One may see http://en.wikipedia.org/wiki/Quantum_computing
for a basic introduction of quantum computing.

There are many interesting matrix problems in quantum information
science. We describe a few of them in the following.

1. Quantum operations and completlely positive linear maps
==========================================================
Quantum states can be represented as density matrices, i.e.,
positive semidefinite matrices with trace one. Every quantum
operation T can be represented as a ompletely positive linear
map on desnity matrices that admits an operator sum representation:

T(A) = F_1AF_1* + .... + F_r A F_r*.

For example, it would be interesting to study the following.
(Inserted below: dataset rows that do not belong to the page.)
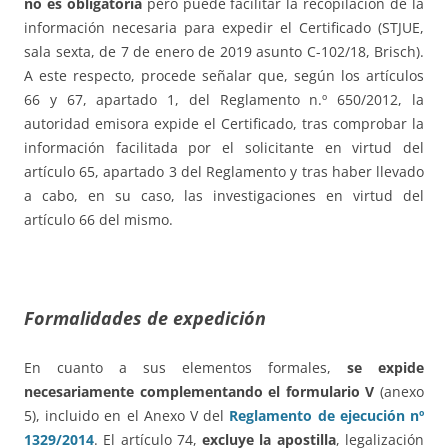
no es obligatoria
pero puede facilitar la recopilación de la
información necesaria para expedir el Certificado (STJUE,
sala sexta, de 7 de enero de 2019 asunto C-102/18, Brisch).
A este respecto, procede señalar que, según los artículos
66 y 67, apartado 1, del Reglamento n.º 650/2012, la
autoridad emisora expide el Certificado, tras comprobar la
información facilitada por el solicitante en virtud del
artículo 65, apartado 3 del Reglamento y tras haber llevado
a cabo, en su caso, las investigaciones en virtud del
artículo 66 del mismo.
Formalidades de expedición
En cuanto a sus elementos formales,
se expide
necesariamente complementando el formulario V
(anexo
5), incluido en el Anexo V del
Reglamento de ejecución nº
1329/2014
. El artículo 74,
excluye la apostilla
, legalización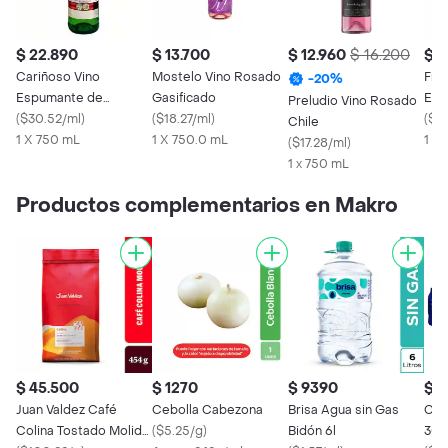
$ 22.890
$ 13.700
$ 12.960
$ 16.200
$ 3
Cariñoso Vino
Mostelo Vino Rosado
Friz
-
20
%
Espumante de
Gasificado
Esp
Preludio Vino Rosado
Manzana
(
$30.52/ml
)
(
$18.27/ml
)
Ros
(
$40
Chile
1 X 750 mL
1 X 750.0 mL
1 X
(
$17.28/ml
)
1 x 750 mL
Productos complementarios en Makro
$ 45.500
$ 1270
$ 9390
$ 1
Juan Valdez Café
Cebolla Cabezona
Brisa Agua sin Gas
Cris
Colina Tostado Molido
(
$5.25/g
)
Bidón 6l
300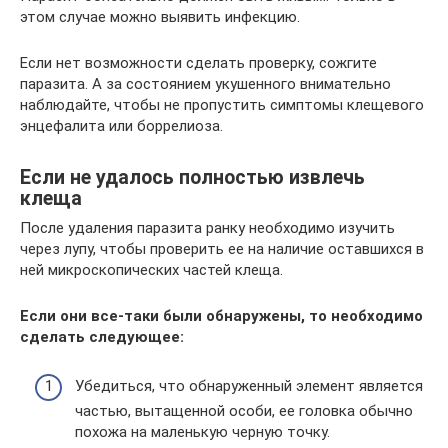
этом случае можно выявить инфекцию.
Если нет возможности сделать проверку, сожгите
паразита. А за состоянием укушенного внимательно
наблюдайте, чтобы не пропустить симптомы клещевого
энцефалита или боррелиоза.
Если не удалось полностью извлечь
клеща
После удаления паразита ранку необходимо изучить
через лупу, чтобы проверить ее на наличие оставшихся в
ней микроскопических частей клеща.
Если они все-таки были обнаружены, то необходимо
сделать следующее:
Убедиться, что обнаруженный элемент является
частью, вытащенной особи, ее головка обычно
похожа на маленькую черную точку.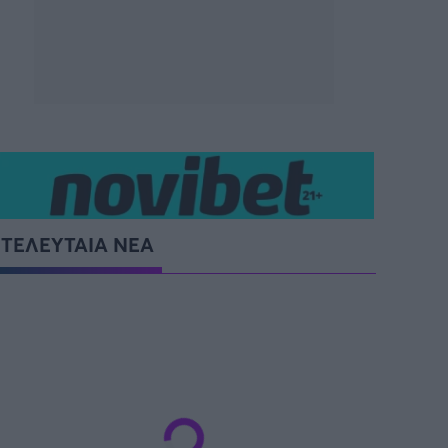
SUPER CUP Ελλάδας
ΤΕΛΕΥΤΑΙΑ ΝΕΑ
1.a [Interpolating problem] Given nxn density matrices A_1, ..., A_m
and mxm matrices B_1, ..., B_m, determine whether there is a quantum
operation T such that T(A_j) = B_j for all j.

1.b [Tomograpy] Suppose we know that there is a quantum operation T
and some density matrices A_1, ..., A_m such that T(A_j) = B_j
for j = 1, ..., m. From B_1, ..., B_m, what can we say about the
input A_1, ..., A_m, and the quantum operation T?

2. Quantum error correction and generalized numerical ranges.
============================================================
A quantum channel can also be represented as a completely positive linear
map T as described in (1). The operators F_1, ...., F_r, are known as the
error operators of the channel. In the study of quantum error correction
one would like to find a rank k orthogonal projection P so that one can
construct a recovery quantum operation (a completely positive linear map)
R such that
R(T(A)) = A    whenever  PAP = A.

By a result of Knill and Laflamme, P is such an orthogonal projection if and
only if
P(F_i*F_j)P is a multiple of P for each (i,j) pairs.
Thus, if we set
(F_1*F_1, F_1*F_2, ...., F_m*F_m) = (A_1, ..., A_m),

it is of interesting  to study the set of m-tuples (a_1, ..., a_m)
such that there exists a rank k  orthogonal projection P such that

PA_jP = a_j P     for   j = 1, ..., m.

The set of these m-tuples is called the rank-k numerical range of
A = (A_1, ..., A_m), denoted by Lambda_k(A).

2.a. It is important to know when the set is non-empty.
One readily sees that the set is non-empty if k = 1, what is the
maximum k so that Lambda_k(A) is non-empty.

2.b. It is also interesting to study the geometric properties of the set.
For example, if A_1, A_2, A_3 are Hermitian, then can we generate
the set Lambda_k(A_1, A_2, A_3) in R^3.

3. Separability of density matrices
===================================
In quantum information science, it is important to determine whether
an (mn)-by-(mn) density matrix is the convex combination of tensor
states, i.e., density matrices obtained as the tensor product of an
m-by-m density matrix and an n-by-n density matrix. Such sates are
call separable states. Determining whether a quantum state is separable
is an NP hard problem. In any event, it is of interest to find

3.a efficient necessary conditions for separability,
3.b efficient sufficient conditions for separability,
3.c conditions for special classes of density matrices to be separable.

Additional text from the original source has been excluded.